Nein. Eine Sparkasse hat auch eine soziale Funktion. Es ist ein Anlaufpunkt gerade auch für Ältere. Menschen, die seit 50 Jahren ihr Konto bei der Sparkasse haben, fangen nicht von heute auf morgen damit an, Online-Banking zu machen. Ihnen ist es auch nicht ohne Weiteres möglich, 20 Kilometer in die nächste Stadt zu fahren.

Diese Entscheidungen haben nicht nur Manager zu verantworten – auch Verwaltungsräte, die vor allem mit Lokalpolitikern besetzt sind. Was müssen sie besser machen?

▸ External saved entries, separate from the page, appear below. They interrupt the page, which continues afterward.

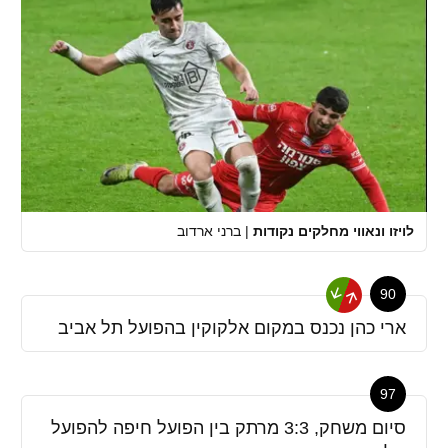
לויזו ונאווי מחלקים נקודות
|
ברני ארדוב
90
ארי כהן נכנס במקום אלקוקין בהפועל תל אביב
97
סיום משחק, 3:3 מרתק בין הפועל חיפה להפועל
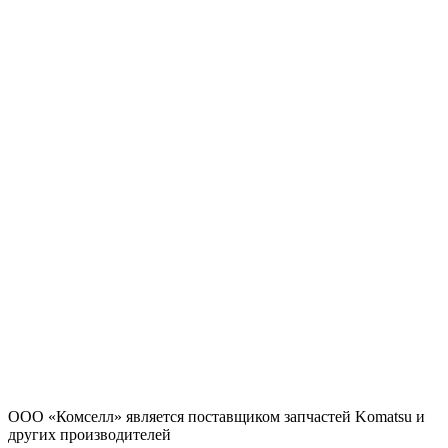
ООО «Комселл» является поставщиком запчастей Komatsu и
других производителей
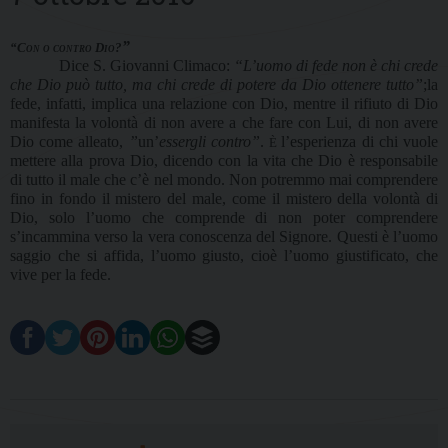
”
“Con o contro Dio?
Dice S. Giovanni Climaco:
“L’uomo di fede non è chi crede
che Dio può tutto, ma chi crede di potere da Dio ottenere tutto”
;la
fede, infatti, implica una relazione con Dio, mentre il rifiuto di Dio
manifesta la volontà di non avere a che fare con Lui, di non avere
Dio come alleato,
”
un’
essergli contro”
.
l’esperienza di chi vuole
È
mettere alla prova Dio, dicendo con la vita che Dio è responsabile
di tutto il male che c’è nel mondo. Non potremmo mai comprendere
fino in fondo il mistero del male, come il mistero della volontà di
Dio, solo l’uomo che comprende di non poter comprendere
s’incammina verso la vera conoscenza del Signore. Questi è l’uomo
saggio che si affida, l’uomo giusto, cioè l’uomo giustificato, che
vive per la fede.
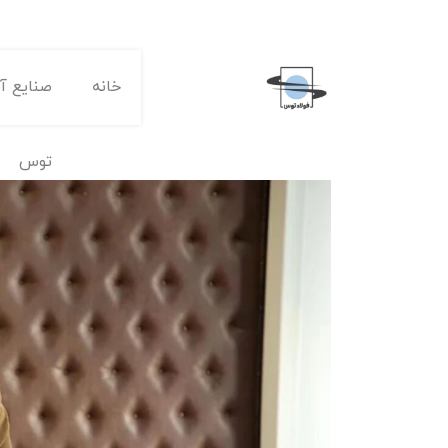
خانه
صنایع آه
توس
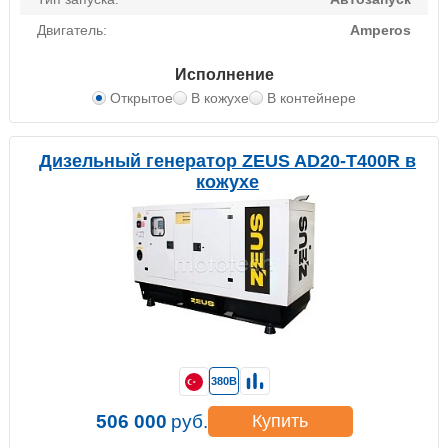
Двигатель:
Amperos
Исполнение
Открытое
В кожухе
В контейнере
Дизельный генератор ZEUS AD20-T400R в
кожухе
380В
506 000
руб.
Купить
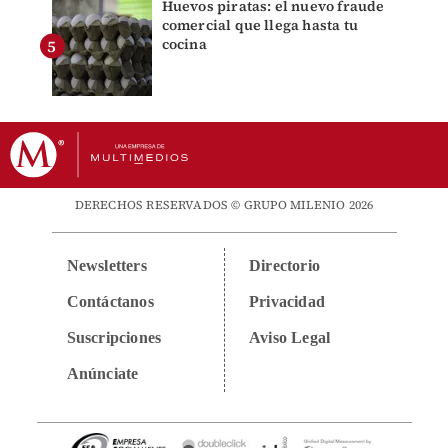
Huevos piratas: el nuevo fraude
comercial que llega hasta tu
cocina
DERECHOS RESERVADOS © GRUPO MILENIO 2026
Newsletters
Directorio
Contáctanos
Privacidad
Suscripciones
Aviso Legal
Anúnciate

Bei Filialschließungen sollte der Verwaltungsrat genau prüfen, ob darunter die Stadtentwicklung leidet. Das hat auch etwas mit der Herstellung gleichwertiger Lebensverhältnisse in Stadt und Land zu tun, wie sie uns das Grundgesetz aufgibt. Mit einem Bankautomaten kann ich keine Gespräche führen.

Sollten die Sparkassen untereinander und mit den Volks- und Raiffeisenbanken enger zusammenarbeiten?

Das geschieht ja schon. Sparkassen schließen sich zusammen. In einer 8000-Einwohner-Gemeinde braucht man keine vier Bankfilialen. Es ist wichtig, dass es dort ein oder zwei Kreditinstitute gibt, die ihre Filialen aufrechterhalten. Es muss aber unbedingt verhindert werden, dass in derselben Gemeinde sowohl die Sparkasse als auch die Volksbank schließen.

Die Sparkassen dünnen ihr Filialnetz aus, die teilstaatliche Commerzbank geht den umgekehrten Weg. Was macht die Commerzbank besser?

Die Geschäftspolitik der Commerzbank kann ich nicht beurteilen. Aber ich begrüße es immer, wenn Banken ihr Filialnetz ausbauen.